Deployment Architecture
At apogee, two in-house manufactured ballutes are deployed to stabilize the vehicle during high-speed descent. The ballutes serve as the drogue parachute stage, providing the initial drag and deceleration needed before main parachute deployment. Once the vehicle reaches a pre-determined altitude, the main parachute deploys bringing Cetus to a safe landing velocity.
Redundancy & Reliability
Redundant pyro-ejection charges and separate harness attachment points ensure that recovery is survivable in the event of a single-point failure. Each pyro channel is independently powered, armed, and tested before flight.
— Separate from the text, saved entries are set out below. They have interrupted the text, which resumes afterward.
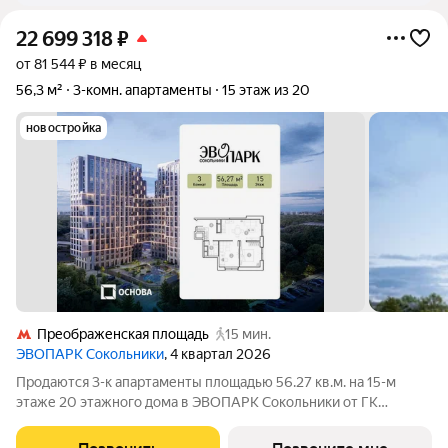
22 699 318
₽
от 81 544 ₽ в месяц
56,3 м²
3-комн. апартаменты
15 этаж из 20
новостройка
Преображенская площадь
15 мин.
ЭВОПАРК Сокольники
, 4 квартал 2026
Продаются 3-к апартаменты площадью 56.27 кв.м. на 15-м
этаже 20 этажного дома в ЭВОПАРК Сокольники от ГК
ОСНОВА. "ЭВОПАРК Сокольники" расположен в
историческом районе Преображенское, в 300 метрах от парка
The deployment sequencing is cross-checked by both the flight computer and a redudant COTS flight computer.
Project DOVE
Deployment Operations Verification ExperimentProject DOVE was a helicopter drop test conducted at the McMinnville Oregon Airport. The test article was flown to an altitude of 1,500 ft and released with the drogue parachute deployed. Onboard custom avionics triggered two black powder charges in tender descenders at 1,000 ft, deploying the main parachute. The test was fully successful, validating the custom avionics onboard, deployment timing, and recovery system performance.
Propulsion
Cetus is powered by the Mira 2 engine, HALE's second-generation liquid engine optimized for efficiency, weight, and flight performance.
Mira 2 Engine
The Mira program has been in development for over 7 years. Mira 2 features a pintle injector design to provide combustion stability and efficiency. With a measured thrust of 1,730 lbf and a chamber pressure of 350 psi, the engine has been validated through multiple static fire tests.
Mira 2 Static Fire Tests
Static Fire 01
December 2024Static Fire 02
February 2026Cetus Static Fire
Conducted on May 10, 2026, the HALE launch team successfully completed a full-duration static fire of the Cetus launch vehicle. The test validated autonomous launch countdown handshakes, liquid oxygen tank chill and fill procedures, engine ignition and steady-state performance, and the full onboard avionics suite in a flight-representative configuration. Engine performance improvements from an upgraded injector design were confirmed through analysis of chamber pressure and thrust data.